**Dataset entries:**
────────────────────

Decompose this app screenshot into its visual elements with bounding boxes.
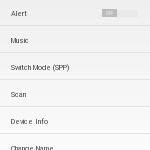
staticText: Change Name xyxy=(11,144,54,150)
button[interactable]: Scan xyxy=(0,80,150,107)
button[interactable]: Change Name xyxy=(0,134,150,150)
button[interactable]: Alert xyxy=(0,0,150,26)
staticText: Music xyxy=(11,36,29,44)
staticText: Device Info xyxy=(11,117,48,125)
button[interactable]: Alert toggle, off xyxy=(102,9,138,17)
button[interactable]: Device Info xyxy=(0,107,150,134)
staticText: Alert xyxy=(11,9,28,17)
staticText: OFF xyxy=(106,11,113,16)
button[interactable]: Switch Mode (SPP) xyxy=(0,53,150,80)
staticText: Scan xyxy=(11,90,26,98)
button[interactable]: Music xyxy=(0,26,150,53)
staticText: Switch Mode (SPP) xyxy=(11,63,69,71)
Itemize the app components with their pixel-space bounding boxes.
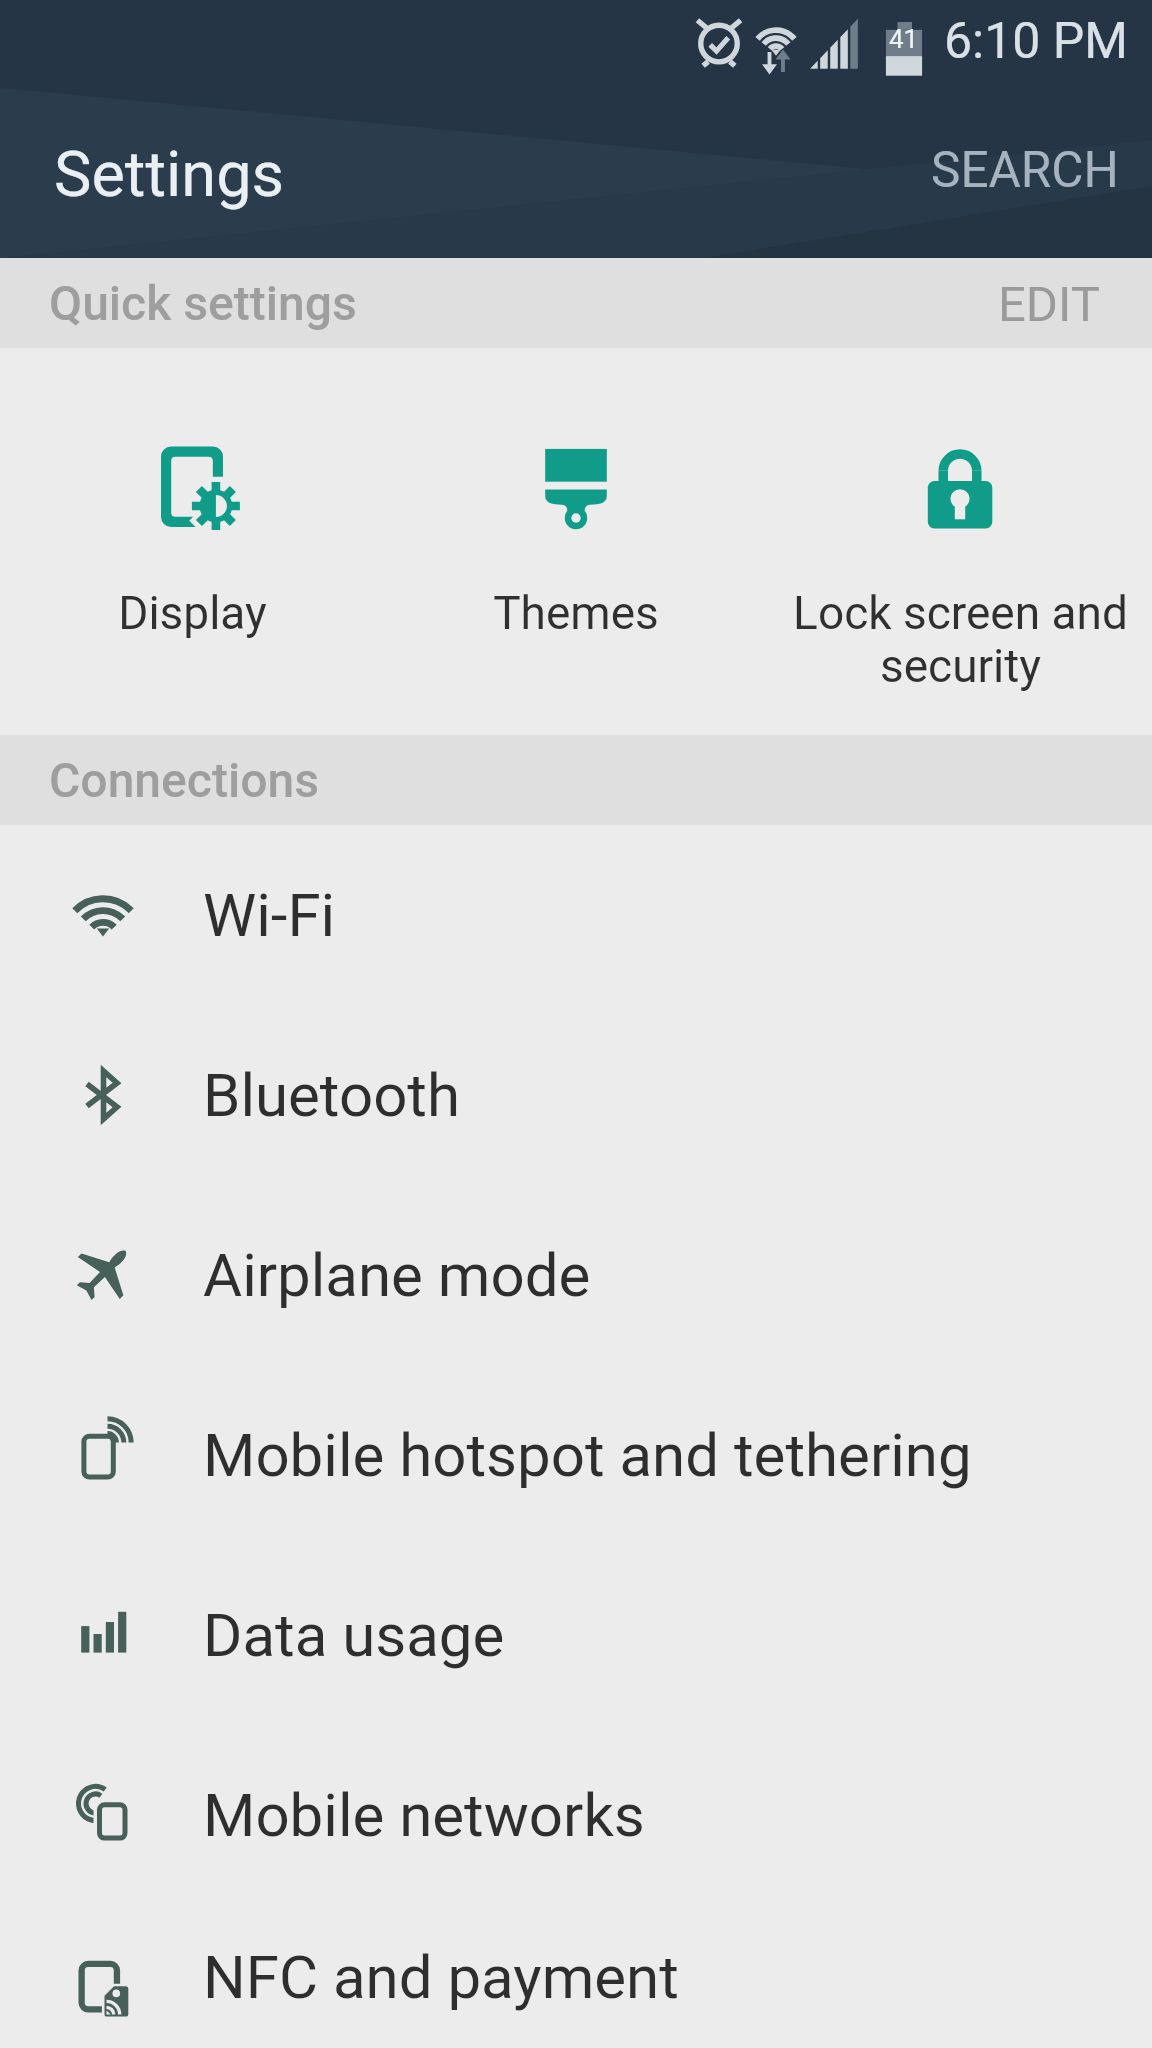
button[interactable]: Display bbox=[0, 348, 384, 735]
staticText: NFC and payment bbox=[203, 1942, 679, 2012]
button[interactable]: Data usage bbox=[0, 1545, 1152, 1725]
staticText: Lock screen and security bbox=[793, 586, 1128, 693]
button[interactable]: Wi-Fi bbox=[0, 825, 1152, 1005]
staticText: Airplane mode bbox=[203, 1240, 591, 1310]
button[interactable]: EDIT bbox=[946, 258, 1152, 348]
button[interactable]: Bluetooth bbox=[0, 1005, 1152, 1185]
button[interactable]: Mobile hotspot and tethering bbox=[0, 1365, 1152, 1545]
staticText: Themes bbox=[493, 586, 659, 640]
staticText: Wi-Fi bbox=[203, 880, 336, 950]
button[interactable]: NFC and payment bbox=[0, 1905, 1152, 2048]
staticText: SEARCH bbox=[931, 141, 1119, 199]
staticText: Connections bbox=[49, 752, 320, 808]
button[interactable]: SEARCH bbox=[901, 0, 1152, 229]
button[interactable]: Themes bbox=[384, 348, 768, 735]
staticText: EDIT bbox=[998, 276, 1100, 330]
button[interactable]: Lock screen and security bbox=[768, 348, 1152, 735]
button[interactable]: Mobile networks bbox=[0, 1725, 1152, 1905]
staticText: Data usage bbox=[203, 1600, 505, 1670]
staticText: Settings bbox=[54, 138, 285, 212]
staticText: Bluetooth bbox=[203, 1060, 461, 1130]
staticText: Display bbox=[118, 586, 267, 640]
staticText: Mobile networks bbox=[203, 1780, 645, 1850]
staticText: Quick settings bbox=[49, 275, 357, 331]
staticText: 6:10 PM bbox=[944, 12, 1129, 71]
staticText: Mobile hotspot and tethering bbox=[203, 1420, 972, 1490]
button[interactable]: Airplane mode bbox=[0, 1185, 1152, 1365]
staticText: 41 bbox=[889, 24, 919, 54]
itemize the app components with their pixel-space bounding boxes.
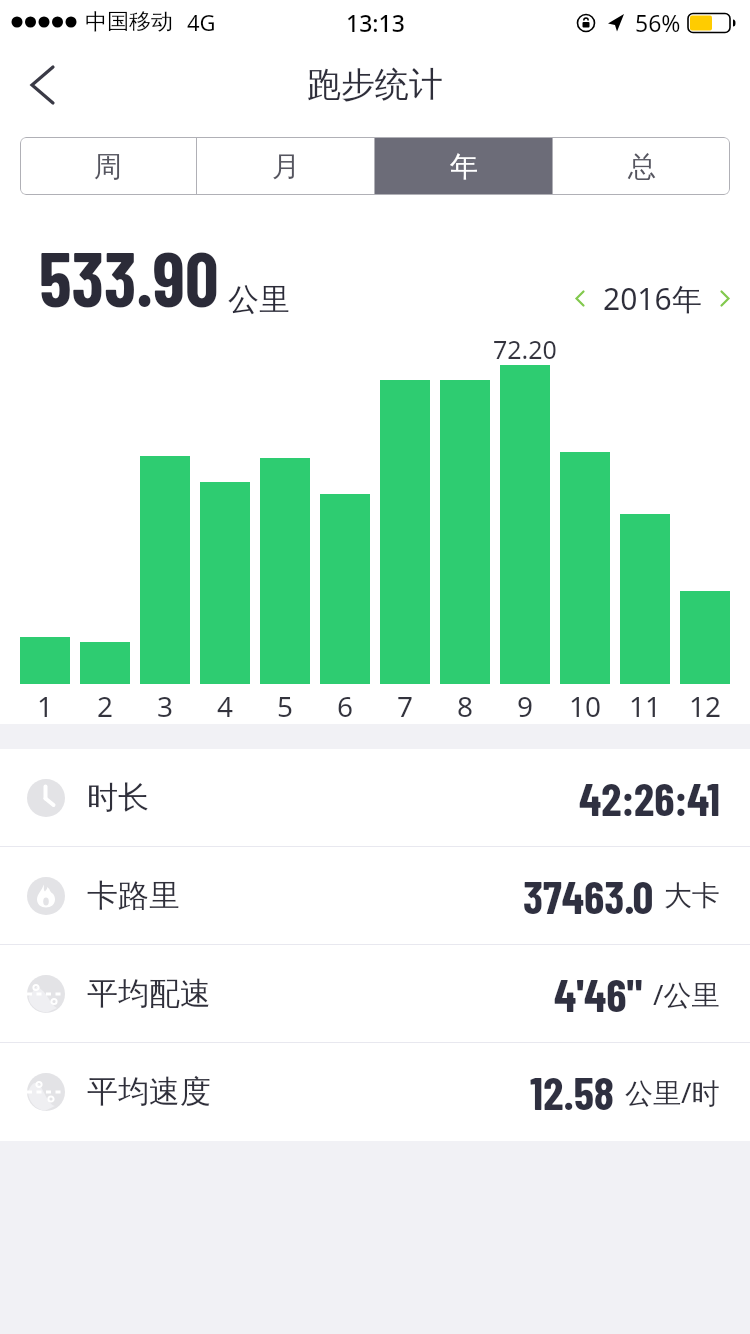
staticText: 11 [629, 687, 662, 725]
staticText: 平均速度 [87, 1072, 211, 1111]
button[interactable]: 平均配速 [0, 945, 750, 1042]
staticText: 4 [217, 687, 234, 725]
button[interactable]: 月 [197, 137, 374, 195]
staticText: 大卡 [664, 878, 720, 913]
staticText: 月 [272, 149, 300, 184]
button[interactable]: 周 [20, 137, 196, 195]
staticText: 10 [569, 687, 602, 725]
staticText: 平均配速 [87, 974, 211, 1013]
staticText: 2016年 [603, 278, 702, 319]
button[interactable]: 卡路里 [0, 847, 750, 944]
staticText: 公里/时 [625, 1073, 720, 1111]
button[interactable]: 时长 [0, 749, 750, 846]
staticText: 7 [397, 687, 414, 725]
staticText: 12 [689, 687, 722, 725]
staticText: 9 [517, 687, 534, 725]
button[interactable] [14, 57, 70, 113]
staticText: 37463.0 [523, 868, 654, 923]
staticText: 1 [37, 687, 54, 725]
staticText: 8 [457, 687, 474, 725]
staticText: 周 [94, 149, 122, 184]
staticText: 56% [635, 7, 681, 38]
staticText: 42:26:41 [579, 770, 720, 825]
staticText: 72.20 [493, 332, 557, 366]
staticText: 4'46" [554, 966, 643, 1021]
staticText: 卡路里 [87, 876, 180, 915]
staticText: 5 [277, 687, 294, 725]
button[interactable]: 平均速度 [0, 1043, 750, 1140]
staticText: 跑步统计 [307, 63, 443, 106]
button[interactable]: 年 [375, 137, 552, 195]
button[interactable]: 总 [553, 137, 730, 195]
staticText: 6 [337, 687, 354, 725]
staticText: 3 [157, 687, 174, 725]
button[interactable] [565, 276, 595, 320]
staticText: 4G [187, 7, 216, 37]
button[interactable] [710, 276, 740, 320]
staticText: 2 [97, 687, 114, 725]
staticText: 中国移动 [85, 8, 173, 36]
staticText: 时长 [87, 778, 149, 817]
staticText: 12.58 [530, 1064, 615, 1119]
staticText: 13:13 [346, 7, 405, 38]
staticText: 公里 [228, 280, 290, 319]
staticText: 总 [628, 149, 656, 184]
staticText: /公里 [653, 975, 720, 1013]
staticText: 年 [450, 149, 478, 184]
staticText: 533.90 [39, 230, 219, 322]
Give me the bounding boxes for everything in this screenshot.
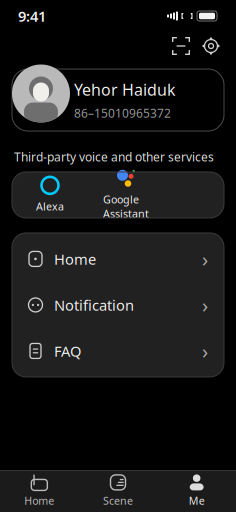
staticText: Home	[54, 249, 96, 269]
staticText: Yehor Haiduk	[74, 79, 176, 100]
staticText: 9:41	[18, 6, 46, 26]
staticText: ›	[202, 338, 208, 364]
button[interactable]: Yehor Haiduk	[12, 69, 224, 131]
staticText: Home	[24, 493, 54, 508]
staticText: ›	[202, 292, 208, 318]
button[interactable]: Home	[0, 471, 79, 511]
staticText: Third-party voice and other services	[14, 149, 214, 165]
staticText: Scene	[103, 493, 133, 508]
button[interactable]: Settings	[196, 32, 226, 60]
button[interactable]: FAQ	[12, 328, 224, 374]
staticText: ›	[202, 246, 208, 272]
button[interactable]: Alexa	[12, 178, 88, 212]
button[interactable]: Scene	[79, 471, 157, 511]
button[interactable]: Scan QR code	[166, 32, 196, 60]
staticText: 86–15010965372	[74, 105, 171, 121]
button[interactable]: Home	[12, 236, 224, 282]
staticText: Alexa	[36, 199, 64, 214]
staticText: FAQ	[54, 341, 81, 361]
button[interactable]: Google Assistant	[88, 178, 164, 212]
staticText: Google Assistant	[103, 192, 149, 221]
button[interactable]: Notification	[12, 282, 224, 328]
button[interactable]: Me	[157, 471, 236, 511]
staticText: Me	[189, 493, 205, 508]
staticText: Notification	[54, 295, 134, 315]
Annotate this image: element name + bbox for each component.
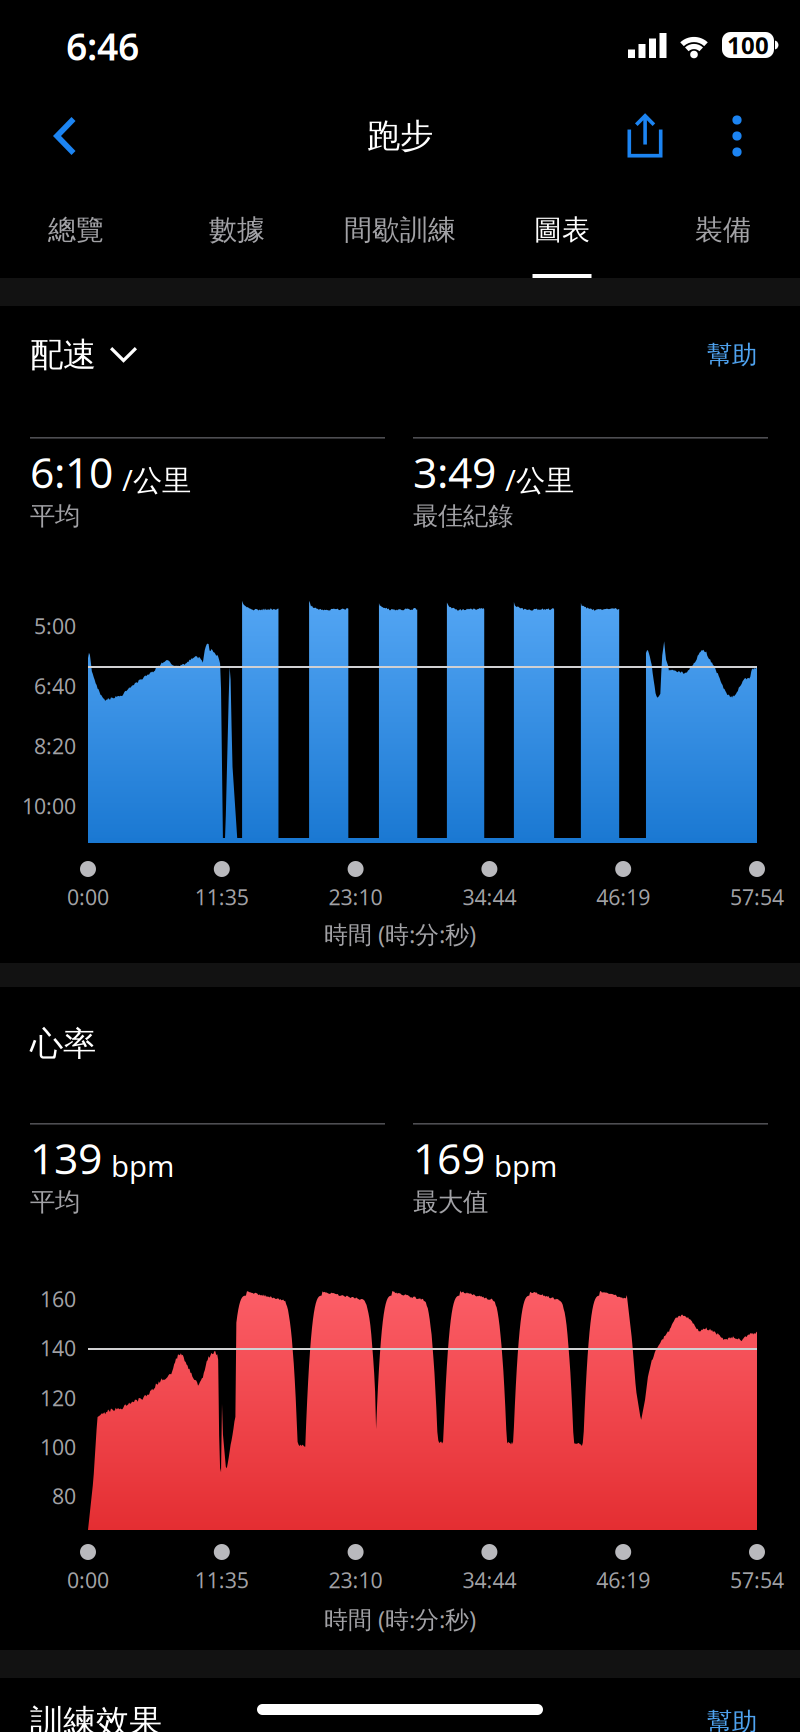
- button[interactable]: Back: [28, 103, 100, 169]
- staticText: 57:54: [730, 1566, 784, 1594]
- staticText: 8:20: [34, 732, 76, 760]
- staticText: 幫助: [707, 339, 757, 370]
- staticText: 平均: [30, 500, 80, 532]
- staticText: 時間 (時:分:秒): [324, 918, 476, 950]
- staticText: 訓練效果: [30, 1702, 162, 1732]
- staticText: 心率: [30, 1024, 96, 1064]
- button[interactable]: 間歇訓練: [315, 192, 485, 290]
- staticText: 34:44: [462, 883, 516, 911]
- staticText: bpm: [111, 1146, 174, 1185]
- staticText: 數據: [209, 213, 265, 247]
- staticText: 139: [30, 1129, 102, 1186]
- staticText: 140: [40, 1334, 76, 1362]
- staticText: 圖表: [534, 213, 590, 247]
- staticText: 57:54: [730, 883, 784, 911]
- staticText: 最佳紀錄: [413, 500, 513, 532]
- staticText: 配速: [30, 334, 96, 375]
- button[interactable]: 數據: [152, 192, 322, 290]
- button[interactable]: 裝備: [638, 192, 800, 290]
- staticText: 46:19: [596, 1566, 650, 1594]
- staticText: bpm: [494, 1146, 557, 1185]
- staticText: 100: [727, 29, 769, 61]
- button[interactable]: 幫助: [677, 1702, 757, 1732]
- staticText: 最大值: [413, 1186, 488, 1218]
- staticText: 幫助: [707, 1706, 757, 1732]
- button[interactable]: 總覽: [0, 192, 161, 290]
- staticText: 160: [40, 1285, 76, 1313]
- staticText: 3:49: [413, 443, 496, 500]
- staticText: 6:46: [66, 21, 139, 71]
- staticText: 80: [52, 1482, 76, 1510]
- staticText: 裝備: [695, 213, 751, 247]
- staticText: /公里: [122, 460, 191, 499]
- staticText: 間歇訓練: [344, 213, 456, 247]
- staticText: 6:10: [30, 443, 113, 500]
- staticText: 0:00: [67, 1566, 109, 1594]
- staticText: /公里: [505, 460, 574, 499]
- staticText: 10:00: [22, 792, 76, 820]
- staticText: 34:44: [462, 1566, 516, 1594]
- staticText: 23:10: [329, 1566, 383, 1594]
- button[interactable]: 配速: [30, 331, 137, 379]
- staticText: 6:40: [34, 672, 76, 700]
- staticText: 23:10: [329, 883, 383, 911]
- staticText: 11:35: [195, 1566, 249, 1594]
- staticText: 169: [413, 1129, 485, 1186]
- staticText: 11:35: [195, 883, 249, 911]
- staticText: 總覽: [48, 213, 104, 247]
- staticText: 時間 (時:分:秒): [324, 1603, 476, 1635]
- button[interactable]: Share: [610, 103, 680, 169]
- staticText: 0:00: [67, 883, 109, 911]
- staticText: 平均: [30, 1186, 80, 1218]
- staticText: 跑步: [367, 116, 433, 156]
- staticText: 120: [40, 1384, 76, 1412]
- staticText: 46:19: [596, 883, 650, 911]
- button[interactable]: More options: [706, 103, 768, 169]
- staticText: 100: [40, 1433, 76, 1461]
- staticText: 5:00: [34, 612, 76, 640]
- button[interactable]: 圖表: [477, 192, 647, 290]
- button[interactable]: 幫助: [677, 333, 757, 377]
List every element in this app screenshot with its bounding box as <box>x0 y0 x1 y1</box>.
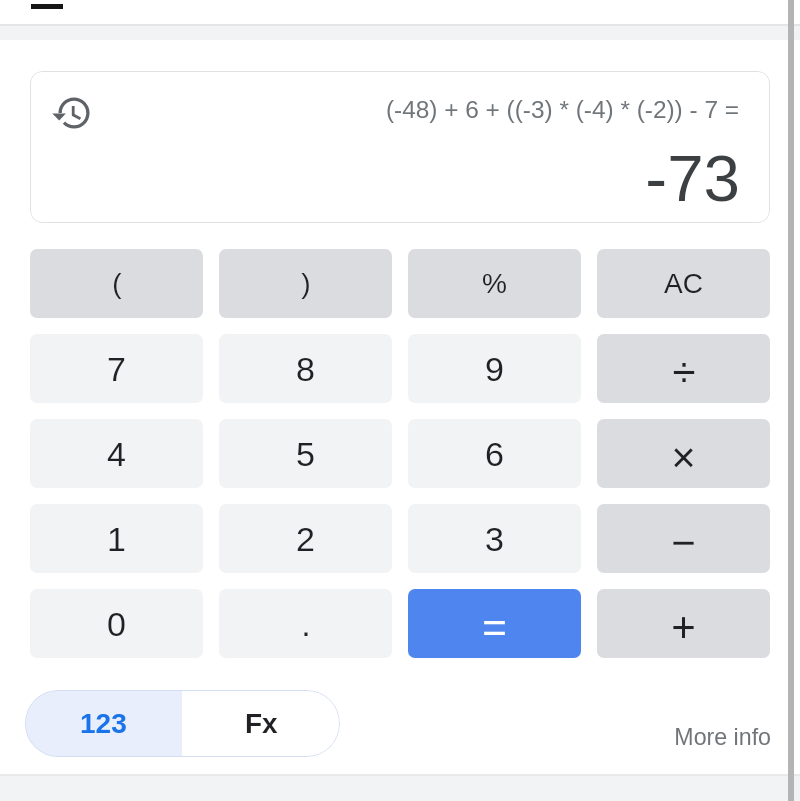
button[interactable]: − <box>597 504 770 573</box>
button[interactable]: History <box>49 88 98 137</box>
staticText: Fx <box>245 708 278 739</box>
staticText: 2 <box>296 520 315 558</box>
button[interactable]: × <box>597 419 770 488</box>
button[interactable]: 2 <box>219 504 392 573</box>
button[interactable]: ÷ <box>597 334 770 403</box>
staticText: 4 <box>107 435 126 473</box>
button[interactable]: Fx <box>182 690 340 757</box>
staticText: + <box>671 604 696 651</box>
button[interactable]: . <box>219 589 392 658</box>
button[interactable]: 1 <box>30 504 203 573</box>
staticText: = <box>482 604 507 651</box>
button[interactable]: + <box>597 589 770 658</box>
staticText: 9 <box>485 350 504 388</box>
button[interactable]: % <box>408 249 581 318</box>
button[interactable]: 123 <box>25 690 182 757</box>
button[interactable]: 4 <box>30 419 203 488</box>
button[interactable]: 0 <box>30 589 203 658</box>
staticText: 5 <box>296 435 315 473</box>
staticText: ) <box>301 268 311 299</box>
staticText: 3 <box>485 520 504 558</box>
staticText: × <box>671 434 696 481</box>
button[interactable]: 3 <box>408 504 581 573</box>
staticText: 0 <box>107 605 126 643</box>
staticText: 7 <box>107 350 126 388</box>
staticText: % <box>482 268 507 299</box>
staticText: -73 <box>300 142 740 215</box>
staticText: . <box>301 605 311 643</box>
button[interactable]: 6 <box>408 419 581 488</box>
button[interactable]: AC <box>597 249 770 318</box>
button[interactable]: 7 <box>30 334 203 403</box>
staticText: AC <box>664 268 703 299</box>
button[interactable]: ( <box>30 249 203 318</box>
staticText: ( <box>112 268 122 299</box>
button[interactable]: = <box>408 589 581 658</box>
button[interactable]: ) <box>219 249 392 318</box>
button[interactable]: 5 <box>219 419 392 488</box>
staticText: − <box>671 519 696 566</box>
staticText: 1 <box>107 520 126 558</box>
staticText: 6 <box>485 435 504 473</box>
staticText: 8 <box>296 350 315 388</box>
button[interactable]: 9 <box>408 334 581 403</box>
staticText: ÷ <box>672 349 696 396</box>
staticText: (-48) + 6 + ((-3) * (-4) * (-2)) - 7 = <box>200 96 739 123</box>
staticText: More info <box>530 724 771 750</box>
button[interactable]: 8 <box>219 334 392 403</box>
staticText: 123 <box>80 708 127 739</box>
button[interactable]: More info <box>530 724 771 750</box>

────────────────────

**WORK TO COMPLETE:** Show every line of the entries above where the word "usage" occurs.

**ANSWER TO THIS TASK:**
button[interactable]: Data usage bbox=[0, 1545, 1152, 1725]
staticText: Data usage bbox=[203, 1600, 505, 1670]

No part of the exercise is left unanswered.